I take my diary everywhere and could easily pop in an ongoing appointment at the desk after seeing the clinician, thus eliminating any further bureaucracy. But no. OK then, just drop me an email - I look at it every day, here's my address . . . 66% of households have broadband, you know. No. They have to send me a letter. Snail mail. How much does that cost The Trust?

So I get the letter and it's a time I can't do, so I call and arrange another time . . . so they have to send me another letter. More cost - multiplied by letters to thousands of other patients. And all the while, behind the scenes, Sauron is weaving his ugly influence . . . The Appointments Line, down there in Milton Keynes.

So I get a letter from this setup saying my appointment has been cancelled and to see my GP. No identification of which appointment (I have a couple on the go) or why the cancellation. Warily (any appearance of NHS bureaucracy must be treated like a flickering snake's head) I call the secretary at the practice, the team who is supposed to be treating me, and finally, the other team who is supposed to be treating me. No, the appointment isn't cancelled at all. You should always take Appointments Line letters with a pinch of salt, someone says wearily.

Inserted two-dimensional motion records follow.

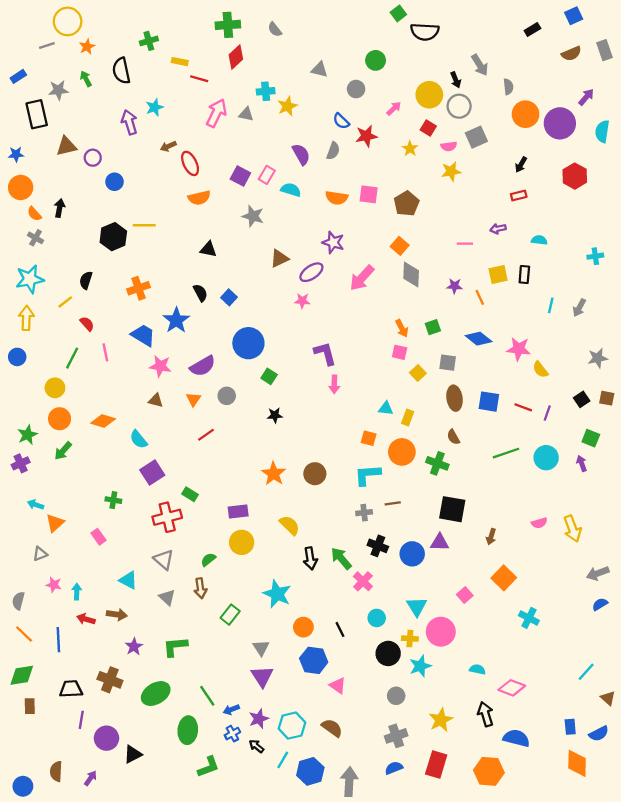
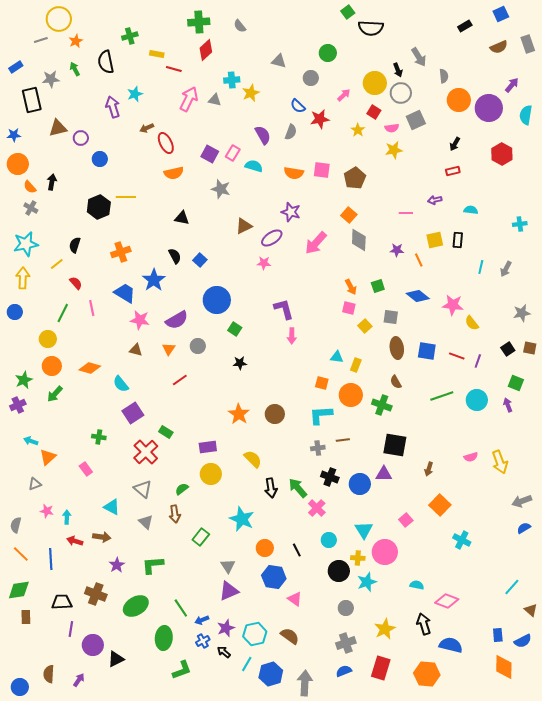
red cross: (167, 517) -> (146, 452), turned -30
purple triangle: (262, 676) -> (229, 591), turned 40

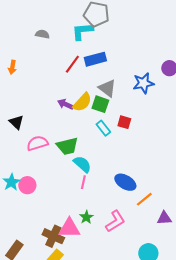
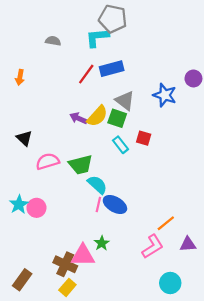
blue star: (143, 83) -> (165, 95), turned 30
blue ellipse: (125, 182) -> (115, 205), moved
pink L-shape: (115, 221) -> (153, 247), moved

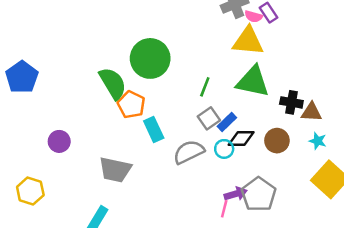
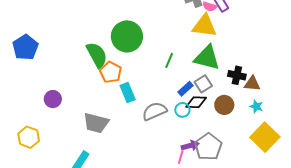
gray square: (209, 118) -> (203, 84), moved

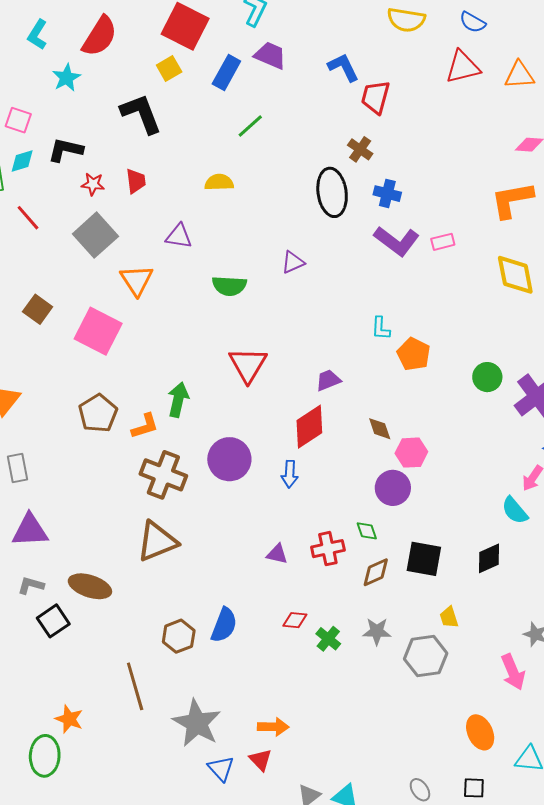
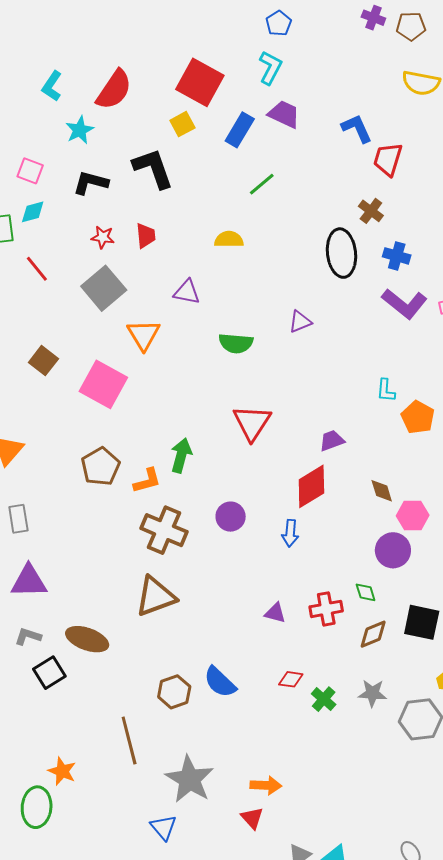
black L-shape: (65, 150) -> (91, 183), moved
purple circle: (229, 459) -> (231, 517), size x0.7
blue semicircle: (224, 625) -> (220, 682), turned 111
blue triangle: (221, 769) -> (163, 827), moved

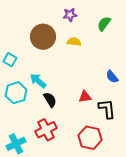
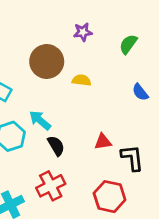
yellow semicircle: (74, 42) -> (81, 80), moved
blue semicircle: (112, 77) -> (140, 92), moved

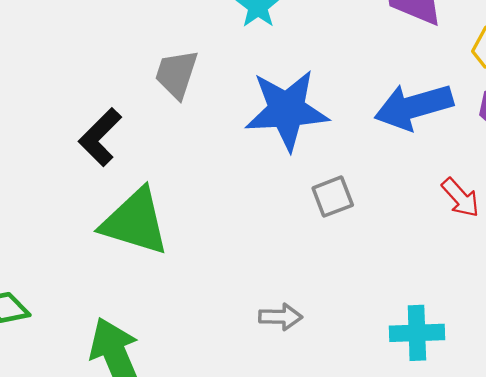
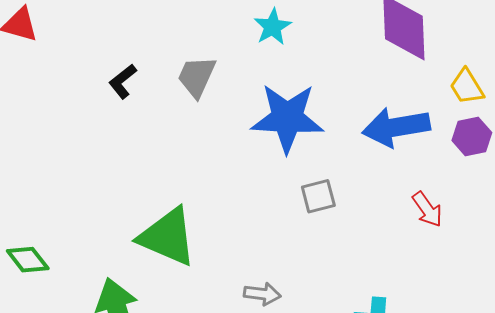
black L-shape: (100, 137) -> (123, 81), moved, size x0.7
green triangle: (135, 222) -> (168, 237), moved

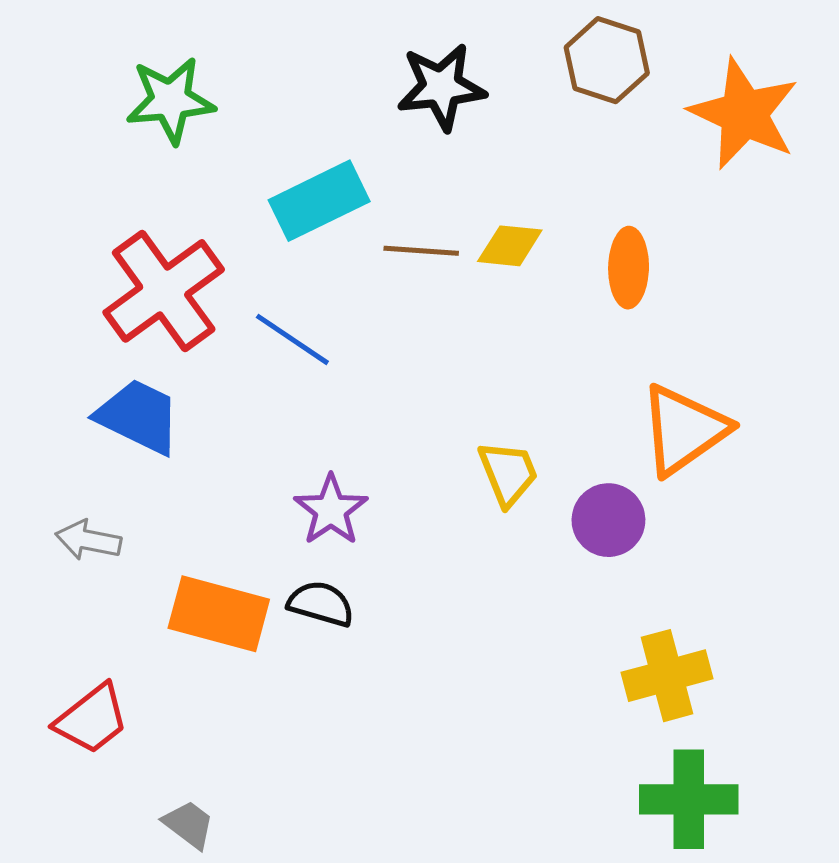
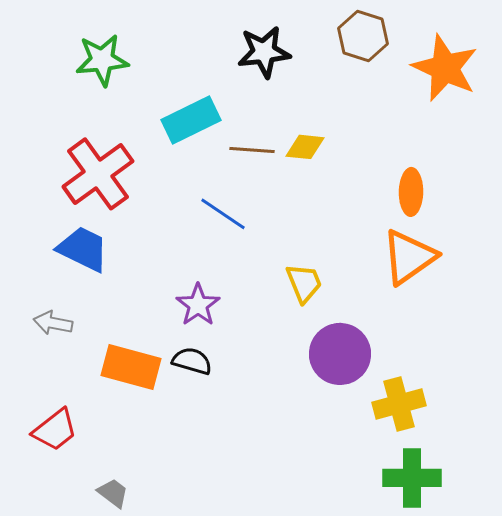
orange ellipse: (629, 268) -> (411, 192), moved
blue line: (292, 339) -> (223, 214), moved
purple circle: (608, 520) -> (340, 354), moved, size x1.4

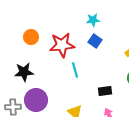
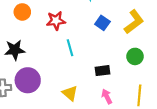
blue square: (95, 41) -> (102, 23), moved
red star: (62, 45) -> (56, 21), size x0.7

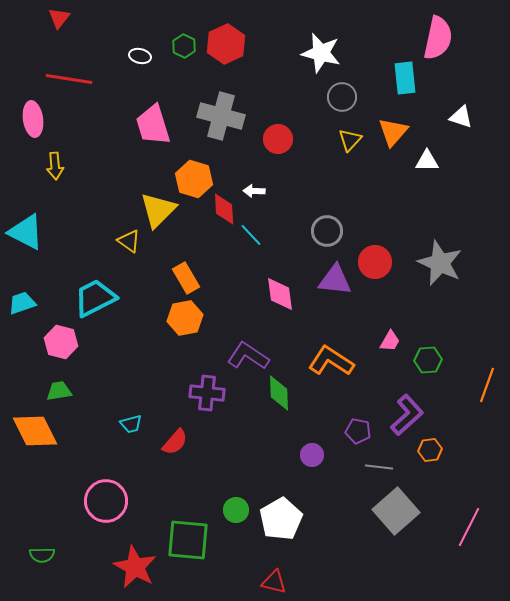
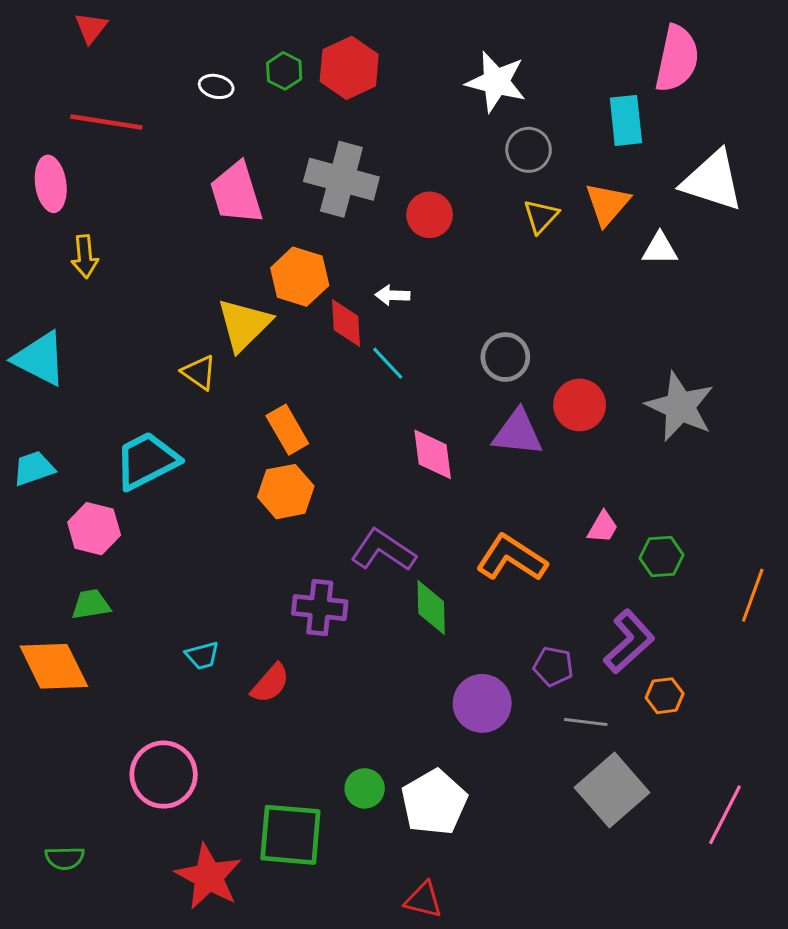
white triangle: (461, 117) -> (713, 181), size x1.8
purple circle: (312, 455) -> (482, 703), size x1.6

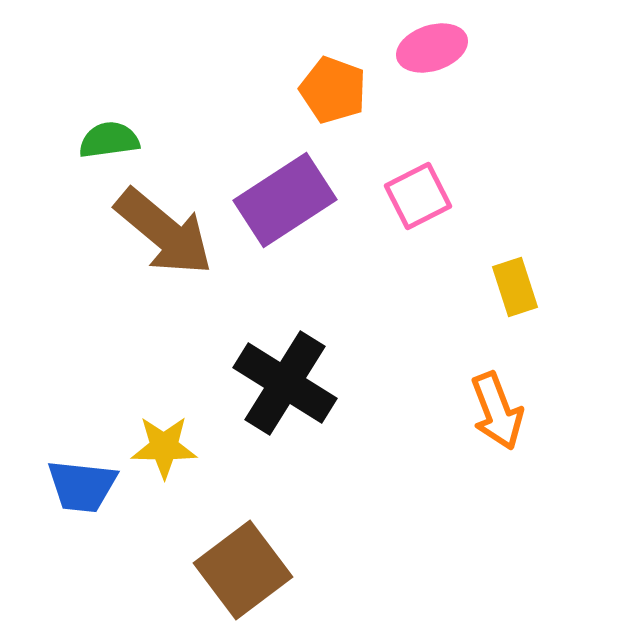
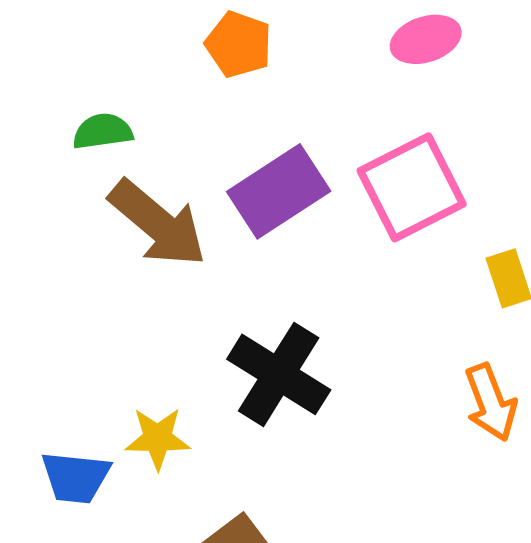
orange pentagon: (333, 90) -> (239, 44), moved
pink square: (418, 196) -> (412, 187), size x1.6

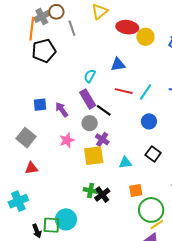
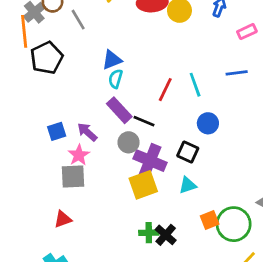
blue triangle: (118, 64) -> (112, 60), moved
red line: (124, 91) -> (165, 90), turned -66
cyan line: (146, 92) -> (195, 85), turned -42
gray square: (26, 138) -> (73, 177), moved, turned -30
purple cross: (102, 139) -> (150, 161), size x1.6
pink star: (67, 140) -> (79, 155), moved
black square: (153, 154) -> (188, 152), moved
green circle: (151, 210) -> (234, 224), moved

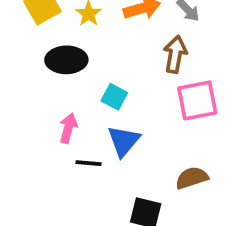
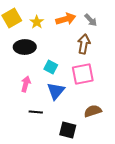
pink square: (197, 100) -> (83, 74), moved
black line: (89, 163) -> (36, 112), moved

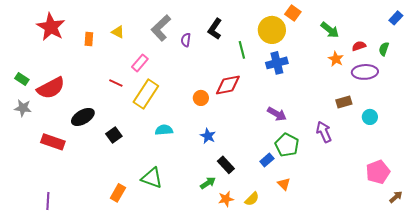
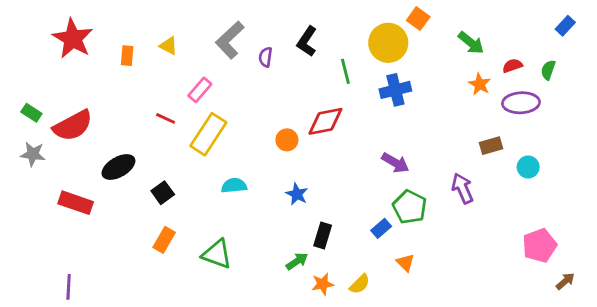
black rectangle: (226, 165) -> (323, 236), turned 60
orange rectangle: (118, 193) -> (164, 240), moved

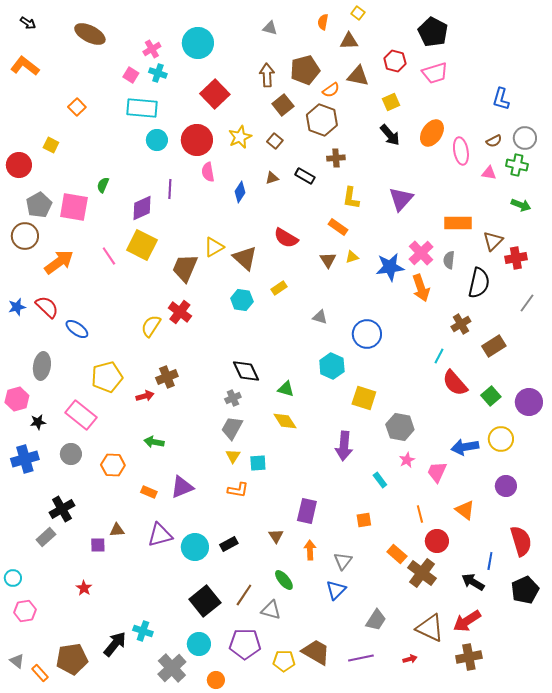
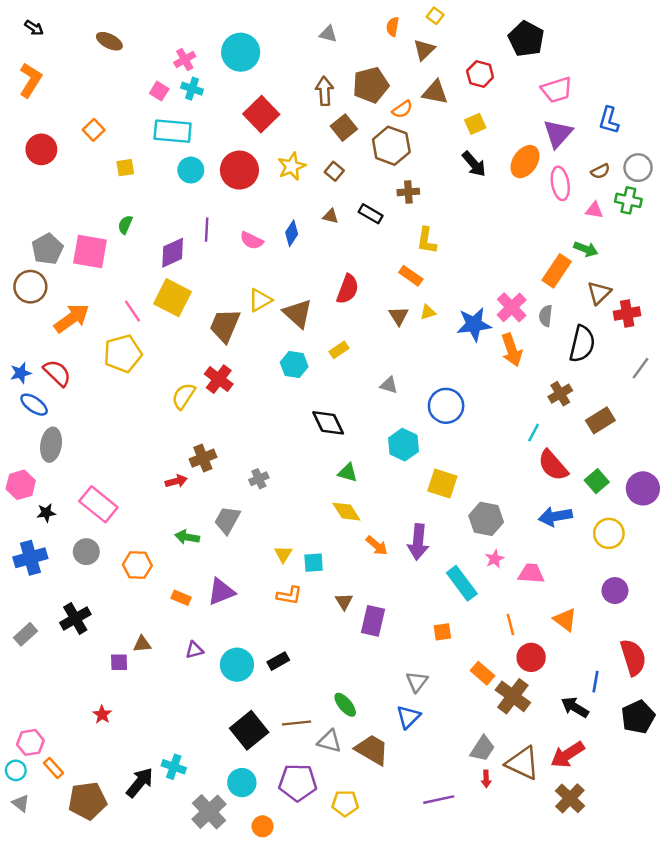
brown ellipse: (90, 34) -> (109, 41), size x0.7
brown triangle: (349, 41) -> (424, 50), turned -42
orange L-shape: (25, 66) -> (30, 80), turned 84
pink trapezoid: (435, 73) -> (557, 90), moved
yellow square: (51, 145) -> (125, 168), moved, turned -35
red circle: (19, 165) -> (41, 149), moved
pink semicircle: (208, 172) -> (252, 241), moved, turned -54
brown triangle: (272, 178) -> (331, 216), turned 32
purple triangle: (401, 199) -> (558, 134), moved
green arrow: (521, 205) -> (586, 249), moved
orange rectangle: (458, 223) -> (557, 271), turned -56
red semicircle: (286, 238) -> (348, 289), turned -100
blue ellipse: (77, 329) -> (34, 405), moved
black diamond: (246, 371) -> (328, 423), moved
yellow pentagon: (107, 377) -> (123, 354), moved
gray cross: (233, 398) -> (259, 479), moved
gray trapezoid: (232, 428) -> (227, 520), moved
blue arrow: (465, 447) -> (555, 516), moved
pink trapezoid: (437, 472) -> (531, 574), turned 70
cyan rectangle: (380, 480) -> (462, 583), size x1.8
purple triangle: (160, 535) -> (194, 650), size x0.6
brown triangle: (276, 536) -> (344, 601), moved
gray rectangle: (46, 537) -> (26, 634), moved
orange arrow: (310, 550) -> (377, 546), moved, turned 132
cyan circle: (13, 578) -> (16, 770), moved
brown line: (244, 595) -> (297, 723), turned 50
gray trapezoid: (376, 620) -> (482, 749), moved
brown trapezoid: (316, 652) -> (372, 750), moved
brown cross: (469, 657) -> (570, 798), turned -35
red arrow: (410, 659) -> (486, 779), moved, turned 104
orange rectangle: (40, 673) -> (53, 768), moved

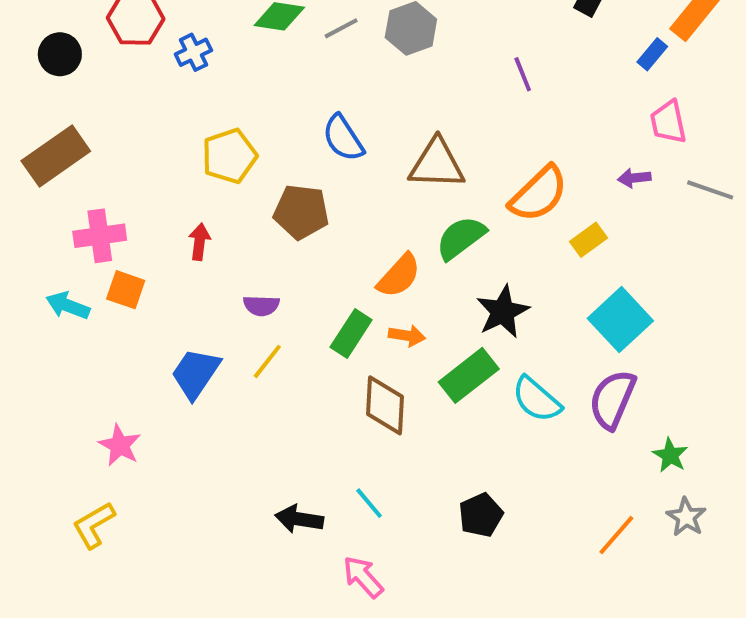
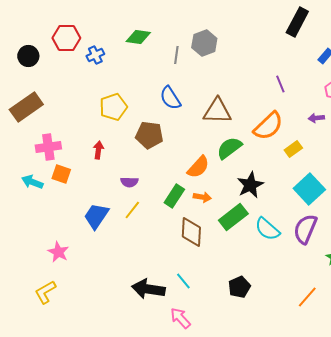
gray line: (341, 28) -> (176, 55), moved, turned -54
purple line: (523, 74) -> (280, 84), moved
black arrow: (299, 519) -> (148, 289), size x1.4

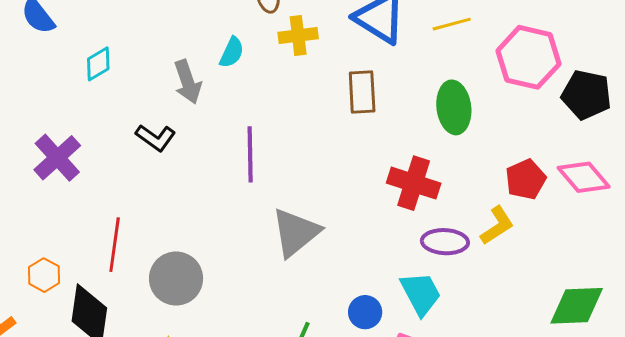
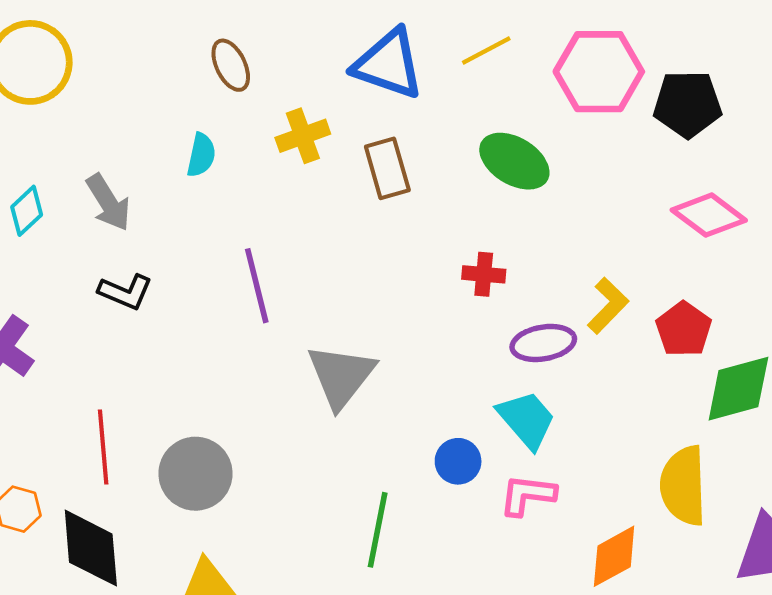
yellow cross: (298, 35) -> (303, 136), moved
gray arrow: (188, 82) -> (108, 203), moved
green ellipse: (454, 107) -> (514, 161), turned -39
red pentagon: (526, 179) -> (684, 329), moved
red cross: (414, 183) -> (484, 274), size x0.6

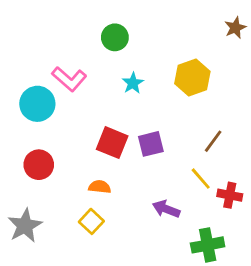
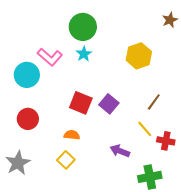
green circle: (115, 37) -> (83, 27), size x1.4
cyan star: (133, 83) -> (84, 54), moved
purple square: (151, 144) -> (109, 104), turned -36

They tend to confuse things.

Then I get another letter from the Appointments Line. It's identical to the first. I decide to ignore it (correctly, as it turns out). Then I decide to complain. How much does my local PCT pay to have the Appointments Line mess things up? So I write a clear letter detailing events - copies to my GP and to the local PALS. Six weeks later I've had no reply from the Appointments Line; a simple matter of good manners, I would have thought. PALS have contacted me by email - the first sane response! And they say they will pass my comments on to the PCT, though I've heard nothing more.

So - why not make appointments in person where possible, by email where the patient uses it, or as a last resort by letter? If we really are trying to reduce waste and save money, it would be good to do a cost/benefit analysis of this process across all services - not my job any more, thank heavens. Ditch the Appointments Line and assume patients are usually sensible. They sometimes even have diaries and use email. My goodness, whatever is the modern world coming to? It doesn't seem to be coming to the NHS yet.